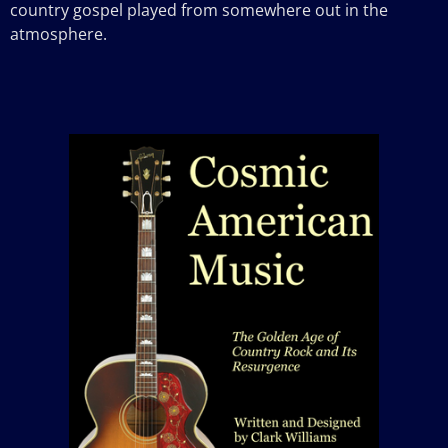
country gospel played from somewhere out in the
atmosphere.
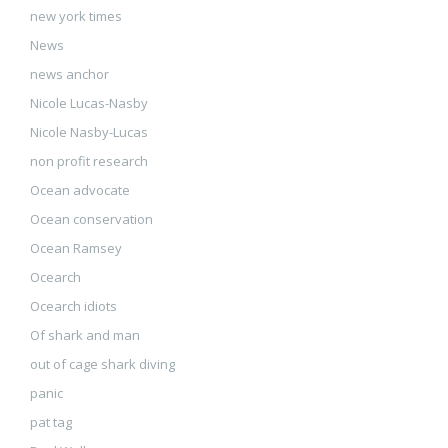
new york times
News
news anchor
Nicole Lucas-Nasby
Nicole Nasby-Lucas
non profit research
Ocean advocate
Ocean conservation
Ocean Ramsey
Ocearch
Ocearch idiots
Of shark and man
out of cage shark diving
panic
pat tag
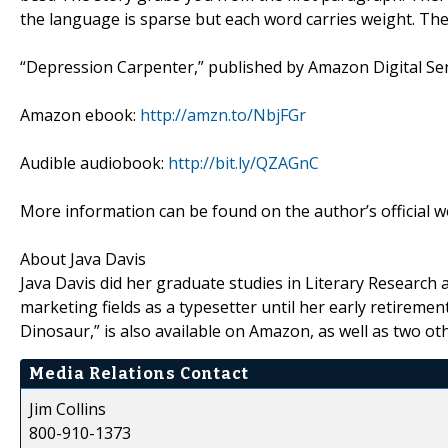
the language is sparse but each word carries weight. The 
“Depression Carpenter,” published by Amazon Digital Servi
Amazon ebook:
http://amzn.to/NbjFGr
Audible audiobook:
http://bit.ly/QZAGnC
More information can be found on the author’s official w
About Java Davis
Java Davis did her graduate studies in Literary Research a
marketing fields as a typesetter until her early retireme
Dinosaur,” is also available on Amazon, as well as two oth
Media Relations Contact
Jim Collins
800-910-1373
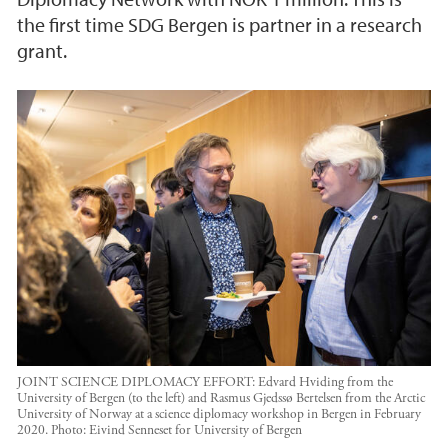
the first time SDG Bergen is partner in a research
grant.
JOINT SCIENCE DIPLOMACY EFFORT: Edvard Hviding from the
University of Bergen (to the left) and Rasmus Gjedssø Bertelsen from the Arctic
University of Norway at a science diplomacy workshop in Bergen in February
2020.
Photo:
Eivind Senneset for University of Bergen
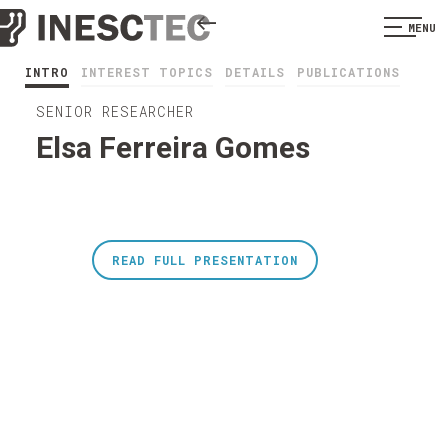
MENU
INTRO
INTEREST TOPICS
DETAILS
PUBLICATIONS
SENIOR RESEARCHER
Elsa Ferreira Gomes
READ FULL PRESENTATION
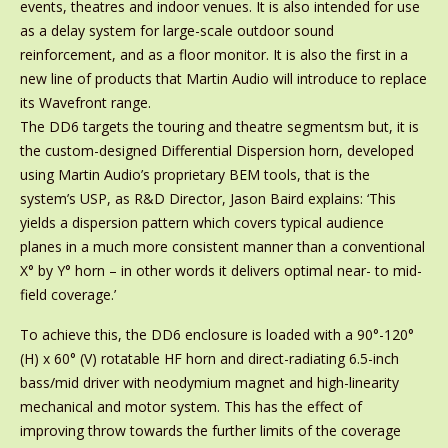
events, theatres and indoor venues. It is also intended for use
as a delay system for large-scale outdoor sound
reinforcement, and as a floor monitor. It is also the first in a
new line of products that Martin Audio will introduce to replace
its Wavefront range.
The DD6 targets the touring and theatre segmentsm but, it is
the custom-designed Differential Dispersion horn, developed
using Martin Audio’s proprietary BEM tools, that is the
system’s USP, as R&D Director, Jason Baird explains: ‘This
yields a dispersion pattern which covers typical audience
planes in a much more consistent manner than a conventional
X° by Y° horn – in other words it delivers optimal near- to mid-
field coverage.’
To achieve this, the DD6 enclosure is loaded with a 90°-120°
(H) x 60° (V) rotatable HF horn and direct-radiating 6.5-inch
bass/mid driver with neodymium magnet and high-linearity
mechanical and motor system. This has the effect of
improving throw towards the further limits of the coverage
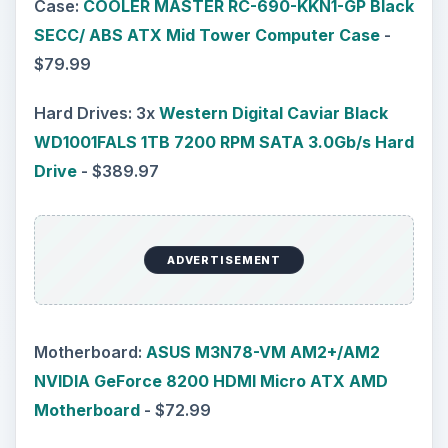
Case:
COOLER MASTER RC-690-KKN1-GP Black
SECC/ ABS ATX Mid Tower Computer Case
-
$79.99
Hard Drives: 3x
Western Digital Caviar Black
WD1001FALS 1TB 7200 RPM SATA 3.0Gb/s Hard
Drive
- $389.97
ADVERTISEMENT
Motherboard:
ASUS M3N78-VM AM2+/AM2
NVIDIA GeForce 8200 HDMI Micro ATX AMD
Motherboard
- $72.99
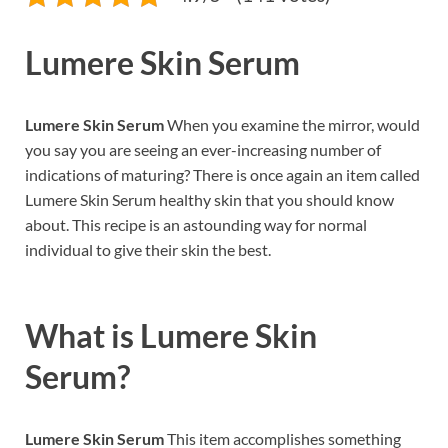
Lumere Skin Serum
Lumere Skin Serum
When you examine the mirror, would
you say you are seeing an ever-increasing number of
indications of maturing? There is once again an item called
Lumere Skin Serum healthy skin that you should know
about. This recipe is an astounding way for normal
individual to give their skin the best.
What is
Lumere Skin
Serum?
Lumere Skin Serum
This item accomplishes something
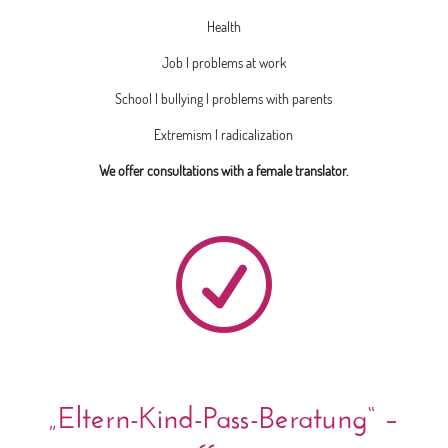
Health
Job | problems at work
School | bullying | problems with parents
Extremism | radicalization
We offer consultations with a female translator.
R
„Eltern-Kind-Pass-Beratung“ –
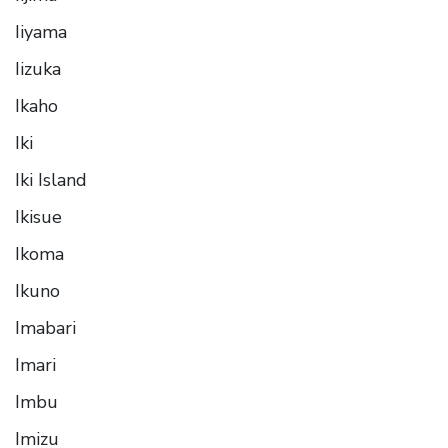
Iiyama
Iizuka
Ikaho
Iki
Iki Island
Ikisue
Ikoma
Ikuno
Imabari
Imari
Imbu
Imizu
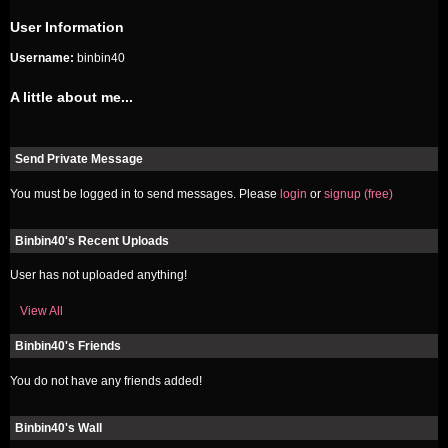
User Information
Username:
binbin40
A little about me...
Send Private Message
You must be logged in to send messages. Please
login
or
signup (free)
Binbin40's Recent Uploads
User has not uploaded anything!
View All
Binbin40's Friends
You do not have any friends added!
Binbin40's Wall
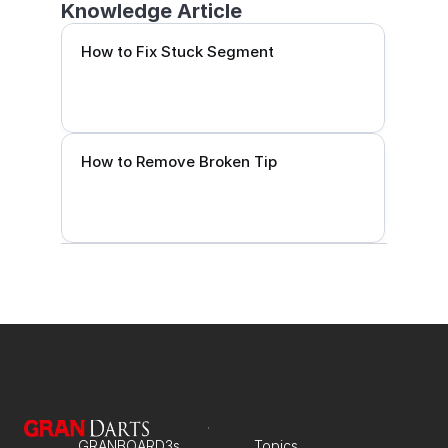
Knowledge Article
How to Fix Stuck Segment
How to Remove Broken Tip
GRANBOARD3s
Topics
○ ○ ○ ○ ○
- **What the task asks**
Take every line above carrying "from" and return it.

- **Result of the exercise**
country gospel played from somewhere out in the
JOINT SCIENCE DIPLOMACY EFFORT: Edvard Hviding from the
University of Bergen (to the left) and Rasmus Gjedssø Bertelsen from the Arctic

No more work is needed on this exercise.